We also deny without comment all other claims raised in the petition.
In 1996, Lacue was convicted of first-degree murder and robbery with
a firearm for offenses committed shortly before he turned eighteen and was
sentenced to life in prison. In 2017, he was resentenced pursuant to Miller
v. Alabama,
567 U.S. 460 (2012), and the trial court reimposed a life
sentence. On direct appeal from this resentencing, appellate counsel
raised five issues. Our court remanded for the trial court to include a
provision for sentence review after twenty-five years and affirmed the other
four issues. Lacue v. State,
270 So. 3d 413 (Fla. 4th DCA 2019). This
petition follows.
A “habeas corpus petition presents a pure question of law subject to a
de novo standard of review.” Reeters v. Israel,
223 So. 3d 265, 266 (Fla.
4th DCA 2017). The standard of review for claims of ineffective assistance
of appellate counsel raised in habeas petitions “mirrors the Strickland
standard for trial counsel ineffectiveness.” Jones v. Moore,
794 So. 2d 579,
583 (Fla. 2001). To prove a claim of ineffective assistance of appellate
counsel through a habeas petition, a petitioner must prove
first, that appellate counsel’s performance was deficient
because “the alleged omissions are of such magnitude as to
constitute a serious error or substantial deficiency falling
measurably outside the range of professionally acceptable
performance” and second, that the petitioner was prejudiced
because appellate counsel’s deficiency “compromised the
appellate process to such a degree as to undermine confidence
in the correctness of the result.”
Rutherford v. Moore,
774 So. 2d 637, 643 (Fla. 2000) (quoting Thompson v.
State,
759 So. 2d 650, 660 (Fla. 2000)).
In this petition, Lacue alleges that his appellate counsel was ineffective
because Lacue was entitled to a PSI prior to resentencing. See White v.
State,
271 So. 3d 1023, 1026 (Fla. 4th DCA 2019). We have previously
found appellate counsel ineffective for not filing a rule 3.800(b)(2) motion
to preserve a trial court’s error in failing to consider a mandatory PSI.
Hernandez v. State,
137 So. 3d 542, 544–45 (Fla. 4th DCA 2014); see
Rodriguez v. State,
152 So. 3d 1290, 1291 (Fla. 4th DCA 2015).

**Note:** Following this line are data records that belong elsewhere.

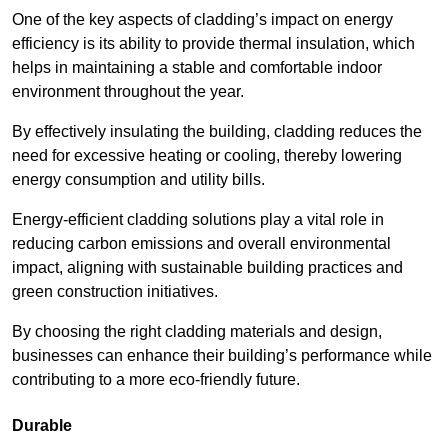
One of the key aspects of cladding’s impact on energy
efficiency is its ability to provide thermal insulation, which
helps in maintaining a stable and comfortable indoor
environment throughout the year.
By effectively insulating the building, cladding reduces the
need for excessive heating or cooling, thereby lowering
energy consumption and utility bills.
Energy-efficient cladding solutions play a vital role in
reducing carbon emissions and overall environmental
impact, aligning with sustainable building practices and
green construction initiatives.
By choosing the right cladding materials and design,
businesses can enhance their building’s performance while
contributing to a more eco-friendly future.
Durable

The State makes two arguments against reversing Lacue’s sentence.
The State argues first, that this error is not cognizable in a rule 3.800(b)(2)
motion, and second, that the error is harmless because the trial court
considered similar sentencing factors pursuant to section 921.1401(2),
Florida Statutes (2015). However, we have previously considered and
rejected these arguments. See White, 271 So. 3d at 1026-27. Although
the State acknowledges that both White and Hernandez controlled the
lower court’s decision, it asks us to reconsider the holdings in those cases.
We decline to do so.
Accordingly, we grant this petition and remand for the trial court to
resentence Lacue with the benefit of a PSI. A new direct appeal is
unnecessary under these circumstances. See Anderson v. State,
988 So.
2
2d 144, 146 (Fla. 1st DCA 2008) (“[W]here a second appeal would be
redundant or unnecessary, it is appropriate to simply grant petitioner the
relief to which he would have been entitled had the issue been raised in
the original appeal.”). Lacue’s remaining claims are denied.
Petition granted in part, denied in part and remanded.
DAMOORGIAN and KUNTZ, JJ., concur.
* * *
Not final until disposition of timely filed motion for rehearing.